Limitations & Future Work

  • Currently only validated on 7B-scale models; the effectiveness on larger models (e.g., 70B+) remains unverified.
  • Extreme compression (down to 1 token) still incurs an approximate 16% performance drop, which significantly affects precise visual reasoning tasks.
  • Temporal modeling for videos relies on naive cache concatenation, lacking an explicit temporal attention mechanism.
  • Dynamic compression rates based on image complexity—to adaptively select the number of VoCo tokens—have not yet been explored.
  • vs Q-Former (BLIP-2): Q-Former utilizes external learnable queries to compress vision tokens, which is decoupled from the LLM's understanding paradigm. VoCo-LLaMA relies on the LLM itself to compress, exceeding the retention rate of Q-Former by around 20 percentage points.
  • vs Chat-UniVi: Chat-UniVi uses average pooling and a linear layer for compression.

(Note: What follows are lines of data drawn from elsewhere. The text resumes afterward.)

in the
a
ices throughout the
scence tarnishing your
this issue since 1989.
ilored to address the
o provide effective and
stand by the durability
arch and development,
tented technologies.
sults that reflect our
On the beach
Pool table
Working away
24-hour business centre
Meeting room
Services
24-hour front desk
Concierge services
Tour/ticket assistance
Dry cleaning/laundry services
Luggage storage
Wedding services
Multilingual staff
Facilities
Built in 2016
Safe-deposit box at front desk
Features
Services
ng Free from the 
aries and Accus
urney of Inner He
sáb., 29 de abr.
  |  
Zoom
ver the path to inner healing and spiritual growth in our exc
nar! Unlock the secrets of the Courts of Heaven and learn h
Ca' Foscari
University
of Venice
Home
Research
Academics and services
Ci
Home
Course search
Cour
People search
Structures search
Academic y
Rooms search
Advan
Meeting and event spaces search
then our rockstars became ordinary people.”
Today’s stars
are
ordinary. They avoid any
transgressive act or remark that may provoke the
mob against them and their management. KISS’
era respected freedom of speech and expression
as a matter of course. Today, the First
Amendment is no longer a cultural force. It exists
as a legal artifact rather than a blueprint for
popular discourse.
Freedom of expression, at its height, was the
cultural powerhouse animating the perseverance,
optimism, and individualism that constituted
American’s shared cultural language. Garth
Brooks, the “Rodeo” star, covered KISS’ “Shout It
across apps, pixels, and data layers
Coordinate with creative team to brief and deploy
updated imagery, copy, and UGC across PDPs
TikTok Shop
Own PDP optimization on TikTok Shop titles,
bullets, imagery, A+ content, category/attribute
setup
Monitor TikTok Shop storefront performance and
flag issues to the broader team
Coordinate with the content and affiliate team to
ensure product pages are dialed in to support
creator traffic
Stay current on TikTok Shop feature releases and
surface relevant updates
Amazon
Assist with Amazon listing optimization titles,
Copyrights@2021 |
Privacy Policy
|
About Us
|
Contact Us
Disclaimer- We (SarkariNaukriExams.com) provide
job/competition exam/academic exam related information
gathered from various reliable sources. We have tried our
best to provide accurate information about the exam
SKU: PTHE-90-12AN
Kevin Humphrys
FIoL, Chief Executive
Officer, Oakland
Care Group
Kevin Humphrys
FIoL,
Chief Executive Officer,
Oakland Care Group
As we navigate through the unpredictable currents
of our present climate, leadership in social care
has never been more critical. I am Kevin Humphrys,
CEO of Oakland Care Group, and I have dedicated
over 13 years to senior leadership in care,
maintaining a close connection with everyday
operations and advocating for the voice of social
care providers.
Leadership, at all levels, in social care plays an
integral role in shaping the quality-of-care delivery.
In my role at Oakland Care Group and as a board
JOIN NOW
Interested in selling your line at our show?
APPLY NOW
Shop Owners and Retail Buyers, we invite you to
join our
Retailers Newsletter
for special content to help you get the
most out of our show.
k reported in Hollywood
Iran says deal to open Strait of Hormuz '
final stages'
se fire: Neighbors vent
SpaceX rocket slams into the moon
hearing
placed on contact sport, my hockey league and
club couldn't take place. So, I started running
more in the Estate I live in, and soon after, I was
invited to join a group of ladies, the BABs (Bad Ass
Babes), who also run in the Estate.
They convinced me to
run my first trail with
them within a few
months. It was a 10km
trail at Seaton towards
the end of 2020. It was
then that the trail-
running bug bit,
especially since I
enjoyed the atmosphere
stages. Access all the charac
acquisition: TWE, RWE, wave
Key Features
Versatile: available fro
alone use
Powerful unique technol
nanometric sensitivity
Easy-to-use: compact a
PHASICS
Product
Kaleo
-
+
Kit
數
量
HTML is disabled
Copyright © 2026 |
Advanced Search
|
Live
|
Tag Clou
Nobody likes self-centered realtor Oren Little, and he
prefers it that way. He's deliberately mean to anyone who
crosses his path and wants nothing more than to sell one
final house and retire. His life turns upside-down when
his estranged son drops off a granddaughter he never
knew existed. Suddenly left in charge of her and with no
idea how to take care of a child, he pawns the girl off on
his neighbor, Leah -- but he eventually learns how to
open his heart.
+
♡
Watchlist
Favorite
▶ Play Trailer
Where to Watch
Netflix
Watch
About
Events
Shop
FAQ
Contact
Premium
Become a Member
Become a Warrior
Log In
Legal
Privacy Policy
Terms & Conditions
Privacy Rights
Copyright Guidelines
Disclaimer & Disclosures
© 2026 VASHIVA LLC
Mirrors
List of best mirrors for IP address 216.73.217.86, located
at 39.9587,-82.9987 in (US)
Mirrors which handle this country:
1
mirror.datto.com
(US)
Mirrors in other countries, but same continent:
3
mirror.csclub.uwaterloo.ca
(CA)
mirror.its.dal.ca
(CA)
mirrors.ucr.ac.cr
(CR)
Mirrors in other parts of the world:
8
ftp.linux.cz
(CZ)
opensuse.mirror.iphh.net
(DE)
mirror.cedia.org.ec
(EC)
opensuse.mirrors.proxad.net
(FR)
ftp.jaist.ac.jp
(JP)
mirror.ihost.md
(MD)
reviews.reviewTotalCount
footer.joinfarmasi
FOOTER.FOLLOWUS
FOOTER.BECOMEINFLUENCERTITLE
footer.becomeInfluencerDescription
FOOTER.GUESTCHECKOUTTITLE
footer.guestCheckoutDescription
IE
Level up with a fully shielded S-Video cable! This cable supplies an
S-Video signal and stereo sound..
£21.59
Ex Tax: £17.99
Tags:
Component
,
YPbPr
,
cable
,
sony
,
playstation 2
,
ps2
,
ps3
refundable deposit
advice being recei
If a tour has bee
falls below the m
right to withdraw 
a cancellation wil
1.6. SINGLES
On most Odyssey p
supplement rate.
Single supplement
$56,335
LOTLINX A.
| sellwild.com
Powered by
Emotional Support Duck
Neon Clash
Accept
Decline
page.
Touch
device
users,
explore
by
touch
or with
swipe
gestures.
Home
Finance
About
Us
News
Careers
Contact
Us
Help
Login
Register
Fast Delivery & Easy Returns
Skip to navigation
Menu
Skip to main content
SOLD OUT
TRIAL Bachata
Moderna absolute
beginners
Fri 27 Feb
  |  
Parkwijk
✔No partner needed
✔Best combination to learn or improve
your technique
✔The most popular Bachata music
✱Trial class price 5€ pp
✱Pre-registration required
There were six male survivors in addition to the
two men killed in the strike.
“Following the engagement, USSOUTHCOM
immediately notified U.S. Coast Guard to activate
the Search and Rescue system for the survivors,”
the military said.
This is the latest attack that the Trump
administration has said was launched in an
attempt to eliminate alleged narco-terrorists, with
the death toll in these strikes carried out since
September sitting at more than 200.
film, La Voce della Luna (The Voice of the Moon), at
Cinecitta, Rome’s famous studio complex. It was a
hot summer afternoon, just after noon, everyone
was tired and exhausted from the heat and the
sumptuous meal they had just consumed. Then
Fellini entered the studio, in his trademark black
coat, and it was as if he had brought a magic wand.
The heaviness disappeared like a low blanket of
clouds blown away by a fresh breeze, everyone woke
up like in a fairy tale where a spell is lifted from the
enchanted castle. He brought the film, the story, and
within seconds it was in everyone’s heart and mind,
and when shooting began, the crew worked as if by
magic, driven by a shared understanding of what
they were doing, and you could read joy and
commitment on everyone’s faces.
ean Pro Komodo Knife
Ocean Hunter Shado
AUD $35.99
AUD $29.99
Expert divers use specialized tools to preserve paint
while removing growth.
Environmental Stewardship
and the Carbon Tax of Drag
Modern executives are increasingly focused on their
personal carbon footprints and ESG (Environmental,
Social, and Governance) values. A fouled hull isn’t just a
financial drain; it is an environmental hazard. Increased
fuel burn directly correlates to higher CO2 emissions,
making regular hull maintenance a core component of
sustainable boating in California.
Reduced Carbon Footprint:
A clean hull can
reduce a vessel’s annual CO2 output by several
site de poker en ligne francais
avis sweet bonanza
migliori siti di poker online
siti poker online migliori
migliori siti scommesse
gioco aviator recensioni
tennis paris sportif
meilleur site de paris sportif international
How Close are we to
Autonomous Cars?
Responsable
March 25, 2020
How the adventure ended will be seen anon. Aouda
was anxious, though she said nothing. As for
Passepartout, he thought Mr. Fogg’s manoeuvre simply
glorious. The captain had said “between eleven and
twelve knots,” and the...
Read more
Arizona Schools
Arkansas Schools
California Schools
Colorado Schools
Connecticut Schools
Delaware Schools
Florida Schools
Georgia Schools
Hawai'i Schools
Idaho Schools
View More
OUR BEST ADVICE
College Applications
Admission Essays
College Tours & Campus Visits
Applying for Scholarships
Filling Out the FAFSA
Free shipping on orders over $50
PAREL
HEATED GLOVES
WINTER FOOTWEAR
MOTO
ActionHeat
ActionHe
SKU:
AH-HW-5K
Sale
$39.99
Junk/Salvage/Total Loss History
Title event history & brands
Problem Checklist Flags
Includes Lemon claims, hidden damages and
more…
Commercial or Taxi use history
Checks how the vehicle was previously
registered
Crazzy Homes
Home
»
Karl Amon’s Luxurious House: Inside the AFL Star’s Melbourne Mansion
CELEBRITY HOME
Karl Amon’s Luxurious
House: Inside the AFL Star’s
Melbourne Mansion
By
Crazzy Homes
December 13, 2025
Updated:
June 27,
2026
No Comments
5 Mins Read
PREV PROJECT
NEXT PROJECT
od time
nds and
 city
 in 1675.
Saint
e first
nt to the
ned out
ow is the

While simple, this induces heavy information loss, whereas VoCo-LLaMA exploits the full attention mechanism of the LLM for compression.
  • vs Text Compression Methods (AutoCompressor, ICAE): These share similar ideas but are applied to the textual domain, whereas VoCo-LLaMA is the first work to introduce this paradigm to the visual modality.

Rating

  • Novelty: ⭐⭐⭐⭐⭐ The first to let the LLM compress vision tokens itself, offering a simple yet highly effective approach.
  • Experimental Thoroughness: ⭐⭐⭐⭐ Evaluated on multiple benchmarks, comprehensive ablation studies, efficiency analysis, and extensions to video.
  • Writing Quality: ⭐⭐⭐⭐ Clear method descriptions and concise mathematical derivations.
  • Value: ⭐⭐⭐⭐⭐ Maintaining 83.7% performance at a 576x compression rate holds significant value for enhancing VLM efficiency.